Kitap ilk kez 2001 yılında Arkeoloji ve Sanat Yayınları tarafından basıldı.
Her birinin başında yer alan, öykülerin canlandırıldığı desenleri Tan Oral çizdi. On beş yazarın, bir program dâhilinde yöreyi kısa süreli ziyaretleri sonrasında öyküleştirdikleri anılar Nezih Başgelen tarafından yayına hazırlandı. Oktay Ekinci’nin sunuş yazısının da öyküler kadar etkileyici olduğunu belirtmek, kitaba katkısını yadsımamak gerek. İkinci baskı 2003 yılında Can Yayınları tarafından yapıldı.
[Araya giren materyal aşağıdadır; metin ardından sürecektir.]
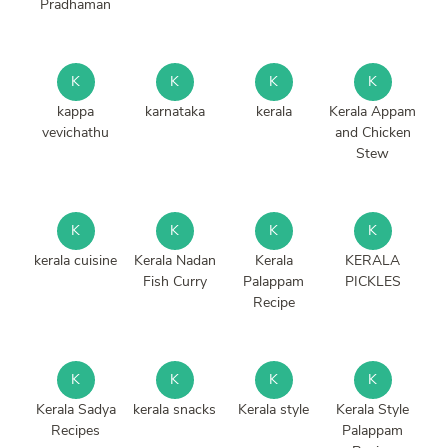
Pradhaman
K
K
K
K
kappa
karnataka
kerala
Kerala Appam
vevichathu
and Chicken
Stew
K
K
K
K
kerala cuisine
Kerala Nadan
Kerala
KERALA
Fish Curry
Palappam
PICKLES
Recipe
K
K
K
K
Kerala Sadya
kerala snacks
Kerala style
Kerala Style
Recipes
Palappam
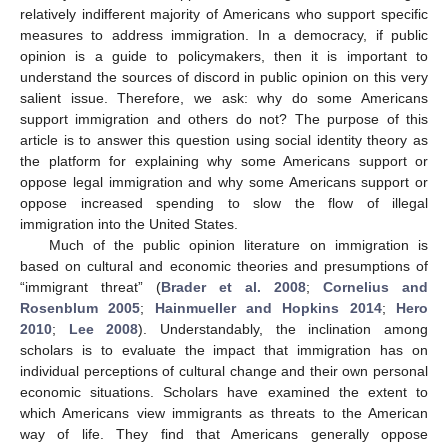
relatively indifferent majority of Americans who support specific
measures to address immigration. In a democracy, if public
opinion is a guide to policymakers, then it is important to
understand the sources of discord in public opinion on this very
salient issue. Therefore, we ask: why do some Americans
support immigration and others do not? The purpose of this
article is to answer this question using social identity theory as
the platform for explaining why some Americans support or
oppose legal immigration and why some Americans support or
oppose increased spending to slow the flow of illegal
immigration into the United States.
Much of the public opinion literature on immigration is
based on cultural and economic theories and presumptions of
“immigrant threat” (
Brader et al. 2008
;
Cornelius and
Rosenblum 2005
;
Hainmueller and Hopkins 2014
;
Hero
2010
;
Lee 2008
). Understandably, the inclination among
scholars is to evaluate the impact that immigration has on
individual perceptions of cultural change and their own personal
economic situations. Scholars have examined the extent to
which Americans view immigrants as threats to the American
way of life. They find that Americans generally oppose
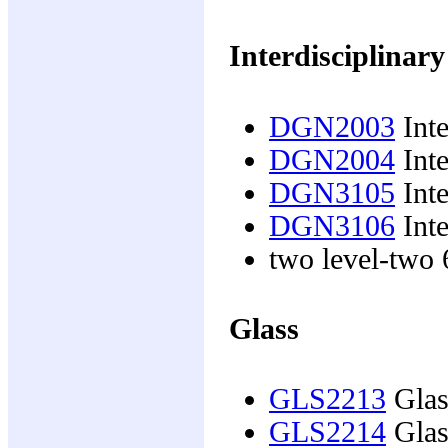
Interdisciplinary
DGN2003
Inte
DGN2004
Inte
DGN3105
Inte
DGN3106
Inte
two level-two 6
Glass
GLS2213
Glas
GLS2214
Glas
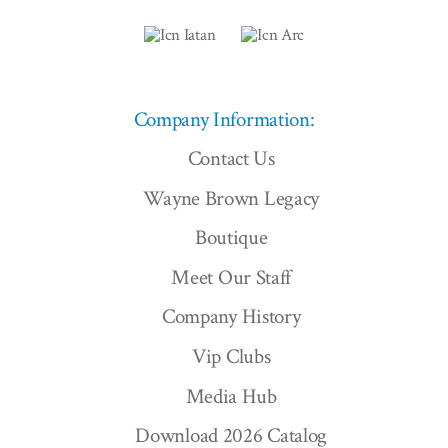
Company Information:
Contact Us
Wayne Brown Legacy
Boutique
Meet Our Staff
Company History
Vip Clubs
Media Hub
Download 2026 Catalog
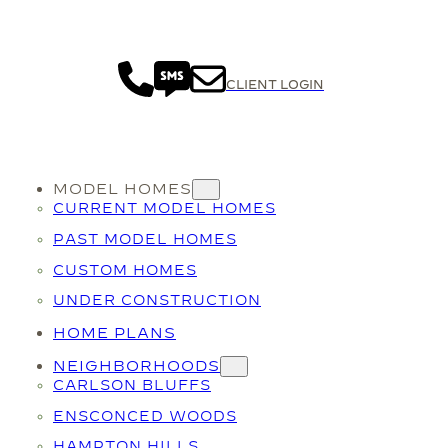
CLIENT LOGIN
MODEL HOMES
CURRENT MODEL HOMES
PAST MODEL HOMES
CUSTOM HOMES
UNDER CONSTRUCTION
HOME PLANS
NEIGHBORHOODS
CARLSON BLUFFS
ENSCONCED WOODS
HAMPTON HILLS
İçeriğe geçmeden önce kitapta yer alan öykücülerin isimlerini de anmak isterim:
Nalan Barbarosoğlu, İnan Çetin, Müge İplikçi, Karin Karakaşlı, Cemil Kavukçu, Sema Kaygusuz, Leyla Ruhan Okyay, Almıla Özdek, Suzan Samancı, Akın Sevinç, Murat Sohtorik, Deniz Spatar, Nemika Tuğcu, Saliha Yadigâr, Hürriyet Yaşar.
Birecik Barajı yapımı nedeniyle Fırat Vadisi boyunca yitirilenlerin öyküsüdür bu. Özellikle Belkıs – Zeugma ve Halfeti’nin sular altında kalması o dönemde toplumda bir duyarlılık gelişmesini takiben yöreye ilgiye neden oldu. Bir yanlışlık olmuştu, olmuştu ama düzeltmek için de çok geç kalınmıştı. Bölgede bulunan Zeugma Antik Kenti’ndeki paha biçilmez eserlerin büyük bir özveri ve ortak çalışma ile kurtarılması tek tesellimiz oldu.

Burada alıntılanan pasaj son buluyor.